Out-Law News 2 min. read

Worker engagement integral to corporate governance


Many UK companies are focusing more on the process rather than the purpose of engagement with their workforce, new research has found.

A research paper (56 page / 2.2MB PDF) for the Financial Reporting Council (FRC) found that of the three core options for workforce engagement in the UK Corporate Governance Code, 40% of the 280 FTSE 350 companies sampled had appointed a designated non-executive director (NED) to handle employee engagement, 16% had adopted a model of an advisory panel engaging with a specific NED and 12% took worker input from an advisory panel.

Only one company was found to have appointed a worker director, adding to four FTSE 350 firms with worker directors that pre-date the Code. The researchers from Royal Holloway, University of London and the Involvement and Participation Association said worker directors were playing a valuable role that was not incompatible with the corporate governance framework, engaging fully in board deliberations.

The researchers said most firms’ position on workforce engagement represented “an evolution of existing practices rather than a revolution in approach”. It said some had done little to engage workers beyond an annual staff survey.

Other firms had several channels of engagement, but the coordination between these channels varied from formalised relationships to situations where there was conflict between the different approaches. The report said collective bargaining and trade union consultation could complement an employee voice on the board, but neither channel should replace the other. 

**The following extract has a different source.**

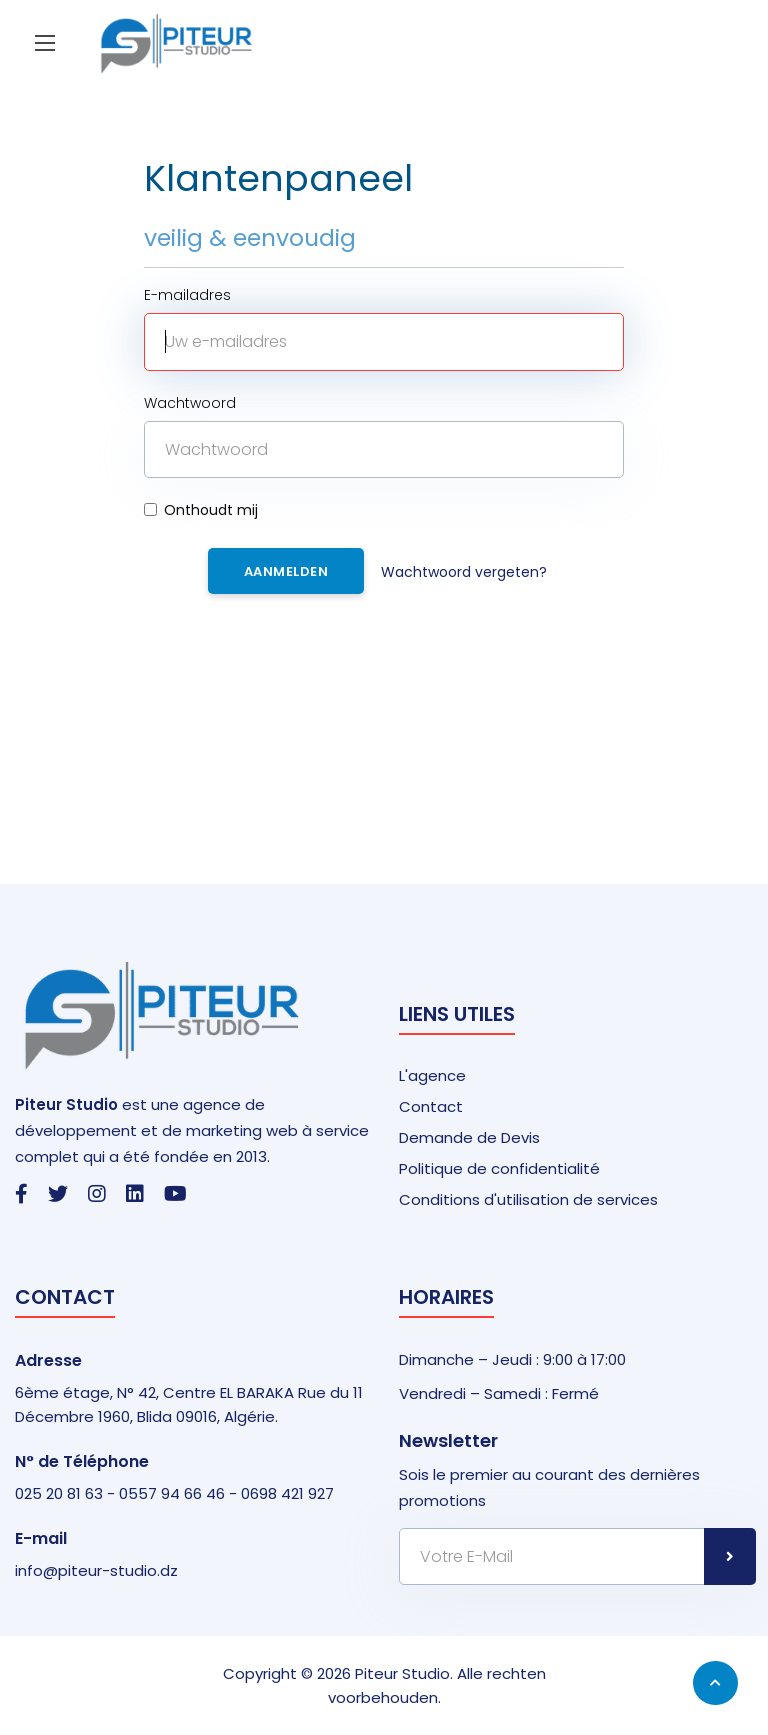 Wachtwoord (190, 403)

The report also said in the vast majority of cases, the board had made decisions on workforce engagement without consulting the workforce on the right processes.

Corporate governance expert Tom Proverbs-Garbett of Pinsent Masons, the law firm behind Out-Law, said: “The point is well made that any benefits to emerge from workforce engagement depend on a board having a clear idea of what it is trying to understand from carrying out the exercise.

“The Code and statute demands engagement with stakeholders, but that is with purpose not for the sake of it. The engagement should feed into board decision-making and, in order for that to occur organically, boards will need to be clear what they want to achieve from discussion with workers, how engagement outcomes will be fed back to board, and crucially how that has an impact on decision-making,” Proverbs-Garbett said.

The researchers said the interaction between different worker engagement opportunities should also be purposeful, and companies should ensure the employee voice represents the geography and breadth of the workforce.

The report said some NEDs appeared to be unsure of what their role should be, were disconnected from other engagement programmes and appeared to have few formal ways of actually engaging with the workforce.

“As the paper emphasises, energies should be focused on the substance of workforce engagement, not the process, with more thought (and subsequent reporting) needed to establish how and why the designated NED proceeds to collect and put forward the views of the workforce and how different engagement methods used in a business act in synergy in that context,” Proverbs-Garbett said.

The researchers set out a number of lessons which they suggested firms should consider, including making sure that the workforce has the opportunity for regular and structured input on strategy, especially during times of change. They added that workforce representatives, whether sitting on an advisory panel or the board, should be chosen with input from the workforce, and that agenda setting works best when there is a balance between topics of management interest and workforce interest.

“An interesting point that emerges from the research is that in most cases decisions on approaches to workforce engagement were made by the board without consultation with the workforce. Arguably, this is the place to start - how do our workers want to engage?” Proverbs-Garbett said.

“After all, the point of bringing worker voice into the boardroom is dual: to facilitate the board's understanding of the views and interests of its workers, but also to permit workers a greater understanding of how – and assurance that – decisions have been made in light of the engagement. Without such dialogue, boards may be seen to be paying lip service to their obligations in this area,” Proverbs-Garbett said.